Financial institutions, insurance companies as well as global asset management services companies have all significantly brought changes in their operations complying with the global regulations such as Basel III, Dodd-Frank, MiFID (Markets in Financial Instruments Directive), EU Solvency II and Volcker Rule in the regions of Europe and North America. Even regulatory reforms have also tightened up in Asia regions. At the same time, the financial sector over the last few years have witnessed phenomenal surge in their data volumes, which officials want to leverage at any cost in the quest to have a leaner organization, improve operational efficiencies, and enhance the revenues for their firms. Sound data quality remains a pivotal parameter in delivering unparalleled results for these billion dollar firms.
Generating volumes of data is one thing but making it to use and harness it to one’s competitive advantage is pretty complex and challenging for financial institutions. The concerns were even testified by a recent SAS sponsored study which revealed 35% of the banks had difficulties in aggregating customer data and managing the requirements that come with it. Supplementing to this, the US Postal Service estimates that 40% of its customer data repository is either incorrect or incomplete. This inaccurate information about customers is a major roadblock faced by the banks, which is jeopardizing their business objectives.

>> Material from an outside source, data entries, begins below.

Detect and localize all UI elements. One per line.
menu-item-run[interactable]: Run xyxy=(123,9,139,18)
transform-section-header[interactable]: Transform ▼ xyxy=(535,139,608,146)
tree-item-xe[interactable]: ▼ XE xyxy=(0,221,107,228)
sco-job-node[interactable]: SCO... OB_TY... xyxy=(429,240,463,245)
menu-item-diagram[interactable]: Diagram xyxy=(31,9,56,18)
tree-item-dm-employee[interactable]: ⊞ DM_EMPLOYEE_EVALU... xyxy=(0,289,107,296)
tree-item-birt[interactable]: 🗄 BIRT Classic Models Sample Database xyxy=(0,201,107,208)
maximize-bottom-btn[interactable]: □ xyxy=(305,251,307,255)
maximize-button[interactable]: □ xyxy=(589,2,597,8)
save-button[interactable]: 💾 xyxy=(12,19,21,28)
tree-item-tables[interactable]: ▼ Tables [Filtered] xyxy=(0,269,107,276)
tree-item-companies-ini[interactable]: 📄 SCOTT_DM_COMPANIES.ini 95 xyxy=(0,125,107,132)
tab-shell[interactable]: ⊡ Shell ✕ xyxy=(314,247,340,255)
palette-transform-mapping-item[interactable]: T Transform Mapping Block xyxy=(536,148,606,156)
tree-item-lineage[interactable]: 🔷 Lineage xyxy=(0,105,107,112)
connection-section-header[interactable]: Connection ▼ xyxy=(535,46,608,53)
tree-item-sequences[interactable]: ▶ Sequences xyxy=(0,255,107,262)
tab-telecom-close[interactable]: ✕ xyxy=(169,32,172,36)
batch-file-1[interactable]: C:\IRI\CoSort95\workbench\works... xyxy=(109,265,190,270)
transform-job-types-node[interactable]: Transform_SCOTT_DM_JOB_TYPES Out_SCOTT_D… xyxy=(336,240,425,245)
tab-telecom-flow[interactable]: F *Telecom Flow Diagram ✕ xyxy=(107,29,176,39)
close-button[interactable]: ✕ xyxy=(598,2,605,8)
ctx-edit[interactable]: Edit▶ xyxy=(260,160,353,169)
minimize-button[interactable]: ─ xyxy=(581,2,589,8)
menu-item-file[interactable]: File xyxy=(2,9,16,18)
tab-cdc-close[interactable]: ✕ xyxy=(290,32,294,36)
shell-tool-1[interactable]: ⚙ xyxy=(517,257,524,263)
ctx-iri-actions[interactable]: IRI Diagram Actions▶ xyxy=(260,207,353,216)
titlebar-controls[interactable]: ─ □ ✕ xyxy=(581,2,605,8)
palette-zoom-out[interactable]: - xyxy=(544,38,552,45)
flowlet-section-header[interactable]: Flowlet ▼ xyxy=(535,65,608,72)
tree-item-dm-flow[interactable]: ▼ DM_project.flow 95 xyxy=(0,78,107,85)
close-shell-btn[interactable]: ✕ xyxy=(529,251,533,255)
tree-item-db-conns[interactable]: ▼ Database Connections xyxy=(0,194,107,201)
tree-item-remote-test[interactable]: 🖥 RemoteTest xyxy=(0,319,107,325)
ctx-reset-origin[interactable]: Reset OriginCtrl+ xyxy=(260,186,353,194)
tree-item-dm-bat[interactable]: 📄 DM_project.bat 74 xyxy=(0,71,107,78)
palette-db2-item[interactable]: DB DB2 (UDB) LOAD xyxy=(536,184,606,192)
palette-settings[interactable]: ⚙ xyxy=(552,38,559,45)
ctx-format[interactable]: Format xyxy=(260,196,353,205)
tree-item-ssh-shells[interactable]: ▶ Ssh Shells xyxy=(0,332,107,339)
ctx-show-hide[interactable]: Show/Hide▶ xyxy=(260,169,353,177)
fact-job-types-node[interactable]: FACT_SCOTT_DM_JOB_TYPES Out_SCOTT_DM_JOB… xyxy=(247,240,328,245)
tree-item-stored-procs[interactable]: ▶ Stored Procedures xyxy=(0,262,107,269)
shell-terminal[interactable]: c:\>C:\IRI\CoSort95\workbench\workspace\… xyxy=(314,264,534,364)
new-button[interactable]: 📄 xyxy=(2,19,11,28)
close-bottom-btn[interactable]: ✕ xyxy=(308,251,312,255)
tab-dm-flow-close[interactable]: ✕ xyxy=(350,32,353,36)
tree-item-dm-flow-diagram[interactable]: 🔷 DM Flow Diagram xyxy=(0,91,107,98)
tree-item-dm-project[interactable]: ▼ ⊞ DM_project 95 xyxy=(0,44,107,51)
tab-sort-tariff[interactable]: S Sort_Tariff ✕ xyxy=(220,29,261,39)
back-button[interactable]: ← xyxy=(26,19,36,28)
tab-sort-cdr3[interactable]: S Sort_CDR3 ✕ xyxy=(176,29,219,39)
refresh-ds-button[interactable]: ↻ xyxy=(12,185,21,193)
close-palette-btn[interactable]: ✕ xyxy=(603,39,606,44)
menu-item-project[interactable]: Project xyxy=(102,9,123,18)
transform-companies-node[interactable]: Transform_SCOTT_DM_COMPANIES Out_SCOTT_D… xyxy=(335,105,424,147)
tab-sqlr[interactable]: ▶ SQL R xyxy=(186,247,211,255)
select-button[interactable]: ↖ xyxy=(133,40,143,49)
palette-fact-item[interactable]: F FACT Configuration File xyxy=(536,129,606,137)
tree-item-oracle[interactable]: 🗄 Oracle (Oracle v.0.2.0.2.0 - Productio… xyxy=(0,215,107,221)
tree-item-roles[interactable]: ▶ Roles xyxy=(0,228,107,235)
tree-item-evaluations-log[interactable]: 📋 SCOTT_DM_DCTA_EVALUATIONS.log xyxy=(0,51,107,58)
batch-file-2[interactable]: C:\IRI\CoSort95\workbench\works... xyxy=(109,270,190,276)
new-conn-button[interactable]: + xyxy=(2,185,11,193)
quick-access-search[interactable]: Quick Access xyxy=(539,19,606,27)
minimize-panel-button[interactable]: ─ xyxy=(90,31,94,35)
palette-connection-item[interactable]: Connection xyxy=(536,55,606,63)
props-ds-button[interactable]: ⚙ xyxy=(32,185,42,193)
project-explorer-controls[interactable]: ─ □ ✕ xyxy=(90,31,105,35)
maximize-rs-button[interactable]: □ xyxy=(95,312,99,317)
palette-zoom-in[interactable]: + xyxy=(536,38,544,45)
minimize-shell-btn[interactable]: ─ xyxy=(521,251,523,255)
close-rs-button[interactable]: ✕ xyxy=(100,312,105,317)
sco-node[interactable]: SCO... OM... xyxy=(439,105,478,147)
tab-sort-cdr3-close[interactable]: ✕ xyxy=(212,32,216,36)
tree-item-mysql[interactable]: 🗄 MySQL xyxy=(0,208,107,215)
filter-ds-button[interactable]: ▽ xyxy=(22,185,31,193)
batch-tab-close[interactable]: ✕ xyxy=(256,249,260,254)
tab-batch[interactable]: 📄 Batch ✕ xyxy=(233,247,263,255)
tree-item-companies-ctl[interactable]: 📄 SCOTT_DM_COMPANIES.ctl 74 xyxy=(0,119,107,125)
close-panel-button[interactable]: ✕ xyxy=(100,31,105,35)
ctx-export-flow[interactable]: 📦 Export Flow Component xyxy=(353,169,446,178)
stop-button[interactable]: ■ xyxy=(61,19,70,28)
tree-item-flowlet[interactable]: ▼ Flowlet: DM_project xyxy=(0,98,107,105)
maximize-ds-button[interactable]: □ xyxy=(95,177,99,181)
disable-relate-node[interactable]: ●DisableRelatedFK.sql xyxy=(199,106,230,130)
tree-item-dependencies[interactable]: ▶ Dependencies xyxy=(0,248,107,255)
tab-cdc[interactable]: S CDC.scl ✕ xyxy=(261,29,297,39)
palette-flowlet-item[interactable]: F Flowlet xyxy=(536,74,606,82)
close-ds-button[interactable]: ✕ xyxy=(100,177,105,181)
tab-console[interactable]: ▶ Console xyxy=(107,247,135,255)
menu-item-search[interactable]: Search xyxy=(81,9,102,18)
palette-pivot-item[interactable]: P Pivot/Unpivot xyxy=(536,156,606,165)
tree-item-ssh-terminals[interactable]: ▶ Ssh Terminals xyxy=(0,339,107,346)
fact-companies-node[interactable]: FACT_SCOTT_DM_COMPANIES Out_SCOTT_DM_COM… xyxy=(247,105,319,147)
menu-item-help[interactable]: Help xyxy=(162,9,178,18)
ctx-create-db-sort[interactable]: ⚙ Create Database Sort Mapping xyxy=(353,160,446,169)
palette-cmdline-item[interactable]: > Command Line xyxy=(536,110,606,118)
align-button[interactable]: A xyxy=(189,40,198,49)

With the sheer volumes of data stored in the repository of the banks databases, not all data will be of intrinsic value to the banks. All the information stored in the bank will not make sense unless cleansed, standardized, validated, corrected, and enriched. Data quality tools thus play a crucial role where functions such as data profiling, data cleansing, and data de-duplication will be used abundantly to gain a wider control of the business and achieve competitive advantage in the market.

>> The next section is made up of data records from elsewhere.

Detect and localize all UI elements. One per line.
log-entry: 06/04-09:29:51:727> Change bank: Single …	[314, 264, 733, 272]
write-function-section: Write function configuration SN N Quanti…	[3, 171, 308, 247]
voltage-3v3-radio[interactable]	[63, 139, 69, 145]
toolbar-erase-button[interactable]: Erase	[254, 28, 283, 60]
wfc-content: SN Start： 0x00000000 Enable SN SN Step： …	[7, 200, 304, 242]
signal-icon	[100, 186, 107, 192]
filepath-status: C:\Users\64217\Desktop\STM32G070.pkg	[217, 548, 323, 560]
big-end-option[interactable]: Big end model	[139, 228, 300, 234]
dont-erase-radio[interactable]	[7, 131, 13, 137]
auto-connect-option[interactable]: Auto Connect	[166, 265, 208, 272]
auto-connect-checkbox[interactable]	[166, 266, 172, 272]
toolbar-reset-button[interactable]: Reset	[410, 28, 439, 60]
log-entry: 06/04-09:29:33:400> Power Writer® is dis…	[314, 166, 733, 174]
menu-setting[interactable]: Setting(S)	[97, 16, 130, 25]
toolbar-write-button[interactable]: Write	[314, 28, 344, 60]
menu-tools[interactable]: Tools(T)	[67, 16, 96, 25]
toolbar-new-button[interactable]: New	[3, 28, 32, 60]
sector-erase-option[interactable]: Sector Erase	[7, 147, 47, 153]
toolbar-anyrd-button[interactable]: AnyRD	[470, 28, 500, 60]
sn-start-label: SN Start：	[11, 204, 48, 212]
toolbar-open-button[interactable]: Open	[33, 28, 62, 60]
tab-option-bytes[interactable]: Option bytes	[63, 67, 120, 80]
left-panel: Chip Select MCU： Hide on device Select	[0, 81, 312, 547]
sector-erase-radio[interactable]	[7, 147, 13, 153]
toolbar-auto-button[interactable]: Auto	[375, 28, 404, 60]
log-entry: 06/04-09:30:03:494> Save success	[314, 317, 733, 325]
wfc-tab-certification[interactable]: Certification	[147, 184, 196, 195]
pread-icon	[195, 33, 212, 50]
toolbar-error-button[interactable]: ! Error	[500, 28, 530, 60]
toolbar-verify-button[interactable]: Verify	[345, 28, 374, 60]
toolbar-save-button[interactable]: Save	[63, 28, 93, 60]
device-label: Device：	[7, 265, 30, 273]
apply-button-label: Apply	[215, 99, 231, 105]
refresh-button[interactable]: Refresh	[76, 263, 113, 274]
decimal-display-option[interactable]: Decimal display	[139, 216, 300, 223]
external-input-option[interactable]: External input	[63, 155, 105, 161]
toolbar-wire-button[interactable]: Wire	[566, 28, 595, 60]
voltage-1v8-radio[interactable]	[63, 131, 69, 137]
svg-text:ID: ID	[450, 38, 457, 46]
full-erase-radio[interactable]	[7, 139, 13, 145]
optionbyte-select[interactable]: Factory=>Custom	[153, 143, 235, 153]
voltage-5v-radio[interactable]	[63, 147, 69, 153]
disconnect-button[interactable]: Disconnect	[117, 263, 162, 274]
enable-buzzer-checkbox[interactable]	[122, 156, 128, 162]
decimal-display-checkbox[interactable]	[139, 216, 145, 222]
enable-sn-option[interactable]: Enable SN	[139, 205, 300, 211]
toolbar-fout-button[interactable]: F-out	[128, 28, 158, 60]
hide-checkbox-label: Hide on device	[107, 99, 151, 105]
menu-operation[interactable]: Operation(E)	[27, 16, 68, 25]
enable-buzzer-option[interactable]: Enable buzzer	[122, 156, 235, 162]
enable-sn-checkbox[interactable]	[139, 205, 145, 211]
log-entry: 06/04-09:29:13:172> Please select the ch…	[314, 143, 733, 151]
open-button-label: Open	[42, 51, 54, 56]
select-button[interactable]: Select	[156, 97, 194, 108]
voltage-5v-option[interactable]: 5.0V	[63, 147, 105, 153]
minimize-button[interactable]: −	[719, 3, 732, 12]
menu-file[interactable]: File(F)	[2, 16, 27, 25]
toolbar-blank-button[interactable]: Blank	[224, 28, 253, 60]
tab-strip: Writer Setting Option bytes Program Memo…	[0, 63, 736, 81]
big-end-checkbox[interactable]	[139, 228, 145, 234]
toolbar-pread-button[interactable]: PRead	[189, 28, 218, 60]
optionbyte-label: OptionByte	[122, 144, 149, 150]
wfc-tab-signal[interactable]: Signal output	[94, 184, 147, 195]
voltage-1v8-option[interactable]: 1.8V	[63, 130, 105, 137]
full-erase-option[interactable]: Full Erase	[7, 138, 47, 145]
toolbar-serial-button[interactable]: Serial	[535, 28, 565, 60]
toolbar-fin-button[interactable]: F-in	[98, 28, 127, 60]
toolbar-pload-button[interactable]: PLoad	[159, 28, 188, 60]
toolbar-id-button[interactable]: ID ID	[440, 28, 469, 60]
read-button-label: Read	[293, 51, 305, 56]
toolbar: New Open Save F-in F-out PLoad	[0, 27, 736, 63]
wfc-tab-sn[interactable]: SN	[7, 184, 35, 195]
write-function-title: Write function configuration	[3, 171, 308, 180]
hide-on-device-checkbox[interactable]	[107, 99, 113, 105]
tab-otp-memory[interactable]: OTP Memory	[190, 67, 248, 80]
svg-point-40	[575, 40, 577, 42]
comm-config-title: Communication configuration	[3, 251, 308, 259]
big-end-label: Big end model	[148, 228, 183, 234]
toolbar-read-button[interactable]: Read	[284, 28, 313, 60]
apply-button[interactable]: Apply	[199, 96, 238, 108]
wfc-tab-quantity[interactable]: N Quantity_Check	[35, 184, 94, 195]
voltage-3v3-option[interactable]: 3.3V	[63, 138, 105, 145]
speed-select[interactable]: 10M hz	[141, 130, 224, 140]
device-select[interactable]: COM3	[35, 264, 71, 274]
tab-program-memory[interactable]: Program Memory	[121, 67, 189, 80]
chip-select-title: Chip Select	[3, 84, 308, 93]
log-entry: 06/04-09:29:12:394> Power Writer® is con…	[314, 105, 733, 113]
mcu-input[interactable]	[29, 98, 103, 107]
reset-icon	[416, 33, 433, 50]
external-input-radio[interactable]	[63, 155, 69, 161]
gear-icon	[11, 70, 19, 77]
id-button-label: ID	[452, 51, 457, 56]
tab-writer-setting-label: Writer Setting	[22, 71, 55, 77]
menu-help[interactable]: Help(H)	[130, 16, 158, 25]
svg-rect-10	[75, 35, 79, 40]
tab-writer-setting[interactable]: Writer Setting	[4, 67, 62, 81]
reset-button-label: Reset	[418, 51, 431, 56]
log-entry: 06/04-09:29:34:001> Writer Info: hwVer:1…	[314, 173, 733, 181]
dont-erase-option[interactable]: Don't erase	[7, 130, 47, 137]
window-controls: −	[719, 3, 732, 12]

Frequently Asked Questions
What is the expected CAGR for the Data Quality Software market?The overall data quality tools market is expected to grow at a CAGR of 17.7% from 2017 to 2022.
What is the purpose of deploying data quality solutions?Data quality software refers to a wide range of tools and services specifically designed to deliver comprehensive and precise data to organizations. Data quality software vendors offer a broad range of functions and capabilities, which include data cleansing, profiling, parsing, monitoring, and enrichment. The data quality software allow organizations to comprehend, standardize, and monitor the data over the course of its lifecycle, ensuring continuous operation within the system. Ensuring data quality should be a paramount concern to the authorities, as a good dataset within an organization can be a key enabler to gain competitive advantage in the market by conducting better analysis and craft business strategies that will have long-term implication on realizing organizational goals. The 6 key considerations of data quality, which every enterprise should seek for, include consistency, conformity, completeness, uniqueness, accuracy, and integrity of data.

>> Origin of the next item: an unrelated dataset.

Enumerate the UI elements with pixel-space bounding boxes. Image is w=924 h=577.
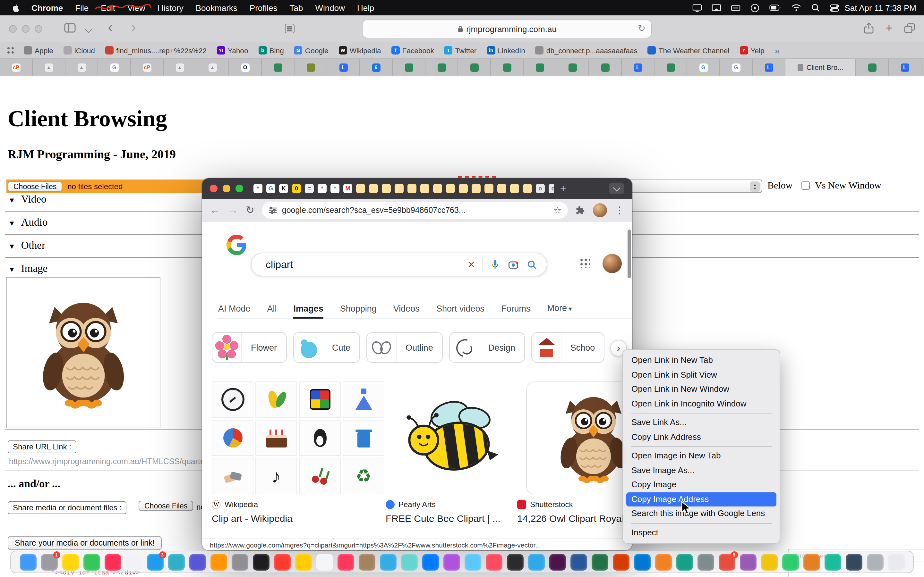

Who would need to deploy Data Quality solutions?Data quality solution providers, Governance, Risk Management, and Compliance (GRC) solution providers, Consulting companies, Government agencies, Risk assessment service providers, Investors and venture capitalists, Value-added resellers, Small and Medium-Sized Enterprises (SMEs) and large enterprises, Third-party providers, Consultants/consultancies/advisory firms, Support and maintenance service providers and Technology providers etc.
What are the major application areas where Data Quality Tools prove to be effective?Data quality tools are generally effective in four areas: data cleansing, data integration, master data management, and metadata management. The tools generally identify errors with the help of algorithms and lookup tables. They also helps in managing multiple tasks, that include validating contact details and mailing addresses, data mapping, data consolidation associated with ETL tools, data validation reconciliation, sample testing, data analytics etc.